In the beauty of the lilies Christ was born across the sea,
With a glory in His bosom that transfigures you and me:
As He died to make men holy, let us live to make men free,
While God is marching on!

. . . from the BATTLE HYMN OF THE REPUBLIC

Saturday, February 14, 2009

Another Day the Music (and So Much Else) Died

Here in Western New York, we're still reeling from Thursday night's horrific crash of a commuter plane into a house in Clarence, a few miles northeast of Buffalo and about an hour's drive west of us in Brockport (see the Buffalo News and Rochester Democrat and Chronicle for up-to-date coverage). When things like this happen in faraway places, we might read about it in the paper and watch coverage on television, but for the most part, it's another sad news story to us.
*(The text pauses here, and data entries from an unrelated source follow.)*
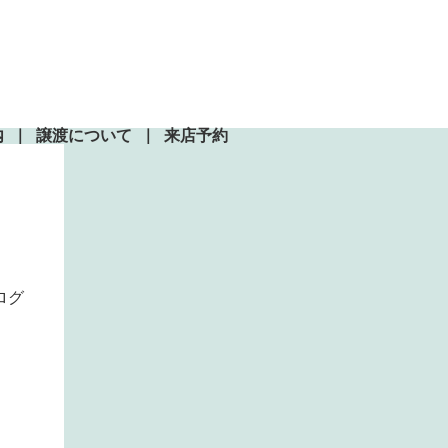
内
譲渡について
来店予約
ブログ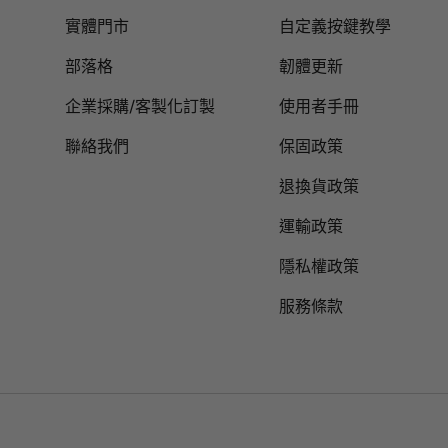
實體門市
自定義按鍵教學
部落格
韌體更新
企業採購/客製化訂製
使用者手冊
聯絡我們
保固政策
退換貨政策
運輸政策
隱私權政策
服務條款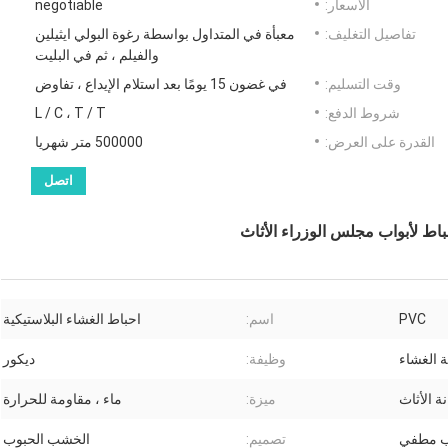
الأسعار:
negotiable
تفاصيل التغليف:
معبأة في المتداول بواسطة رغوة البولي ايثيلين
والفيلم ، ثم في البليت
وقت التسليم:
في غضون 15 يومًا بعد استلام الإيداع ، تفاوض
شروط الدفع:
L / C ، T / T
القدرة على العرض:
500000 متر شهريا
اتصل
اط لأبواب مجلس الوزراء الأثاث
PVC
اسم:
احباط الغشاء البلاستيكية
 الغشاء
وظيفة:
ديكور
ة الأثاث
ميزة:
ماء ، مقاومة للحرارة
 مطفي
تصميم:
الخشب الحبوب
When it happens this close to home, though, the mere fact that you know the place and people who live nearby affects one in a way that the same event wouldn't had it occurred in Poland, California, or even New York City. Moreover, it tends to involve people with whom you might share something personal, perhaps a hometown, an employer, a passion, or even friends and acquaintances.

In my case, I grew up in a small town (Grand Island) only a short drive from Clarence, and have some reenacting acquaintances who live there (they're all OK). My son and his wife live not far away in Amherst. Jill Wielinski, whose parents' house the plane crashed into (and who, thank God, survived with her mother, though she lost her father) is a senior at SUNY Brockport, which is less than a mile down the street from my home. Ellyce Kausner, a passenger on the plane, was a Clarence native attending Florida Coastal School of Law in Jacksonville, Florida, where my parents live. That plane was like a microcosm of society; the stories of the passengers and crew reveal that they were of every age and background, and of every station and walk of life. They were all full of dreams and experiences, and had given--and were eager to give--so much more to their families, friends, and communities.
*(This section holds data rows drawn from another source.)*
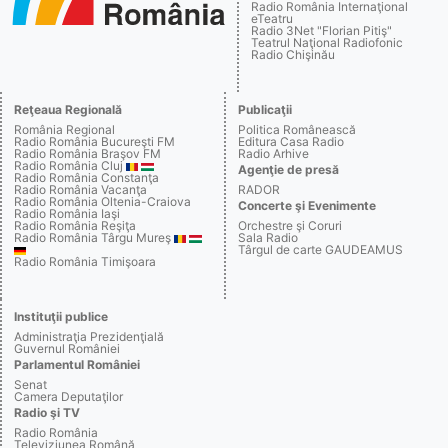
Radio România Internaţional
eTeatru
Radio 3Net "Florian Pitiş"
Teatrul Naţional Radiofonic
Radio Chişinău
Reţeaua Regională
Publicaţii
România Regional
Politica Românească
Radio România Bucureşti FM
Editura Casa Radio
Radio România Braşov FM
Radio Arhive
Radio România Cluj
Agenţie de presă
Radio România Constanţa
Radio România Vacanţa
RADOR
Radio România Oltenia-Craiova
Concerte şi Evenimente
Radio România Iaşi
Radio România Reşiţa
Orchestre şi Coruri
Radio România Târgu Mureş
Sala Radio
Târgul de carte GAUDEAMUS
Radio România Timişoara
Instituţii publice
Administraţia Prezidenţială
Guvernul României
Parlamentul României
Senat
Camera Deputaţilor
Radio şi TV
Radio România
Televiziunea Română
The passing of two of the passengers, though, affected me especially deeply--and my personal connections with them were minimal at best. Gerard "Gerry" Niewood and Coleman Mellett were extraordinary musicians who played in Chuck Mangione's band, among their many other associations in the jazz world. They were flying into Buffalo to play with Mangione on Friday night at Kleinhans Music Hall (needless to say, that concert was canceled).

I first heard Gerry Niewood (a Rochester native and graduate of the University of Buffalo and the Eastman School of Music) playing reeds on the original Friends & Love concert recording with Mangione and the Rochester Philharmonic Orchestra back in the early 70s, when I was still a teenager (that concert, featuring the stunning piece "Hill Where the Lord Hides", catapulted Mangione to national prominence). His virtuosity just blew me away, and I've followed him ever since. I was privileged to finally see and hear him live at the Friends & Love Reunion concert in Rochester, NY in May 2007--the greatest concert I ever saw--and he was just as incredible then (I tried to get his autograph on my copy of the original F&L LP after the concert, but he was too far to the back of the stage by the time I got there, so I had to "settle" for getting drummer Steve Gadd's signature). Go to Gerry's MySpace Music page and sample some of his breathtakingly beautiful music.

Also on stage at F&L2 was Coleman Mellett, on guitar. I wasn't familiar with him then, but as a young man, he stood out from the "old" Mangione henchmen. He played a couple of solos, and it struck me then what a terrific talent he was. I found out later that he was the husband of jazz singer Jeanie Bryson, daughter of the late, great Dizzy Gillespie and songwriter Connie Bryson. What a team they made! To sample his exquisite guitaring, go to "Coley's'' MySpace Music page.

Music is indeed the universal language and the highest form of poetry; nothing moves the soul like it, and that goes as much for great jazz as it does for the greatest classical music. When a master whose works you've treasured passes on, you feel diminished inside. The sun doesn't shine quite as brightly, at least for a while. And it's that much harder to take when the loss is as sudden and tragic as this one.

As the father of a jazz musician (Colin, standup and electric bass), I've learned what a close-knit community they are: jamming together; playing in each other's bands, formally or ad-hoc; teaching and learning from each other. It's like a big, raucous family. A loss like this pierces to their hearts and will reverberate for a long time. By the same token, Niewood and Mellett will be remembered and talked about, and their talent celebrated, as long as there are jazz musicians. How hard it is to accept that the heavenly music these men made will never be added to on this earth. We'll just have to be good and go where they've gone to hear more.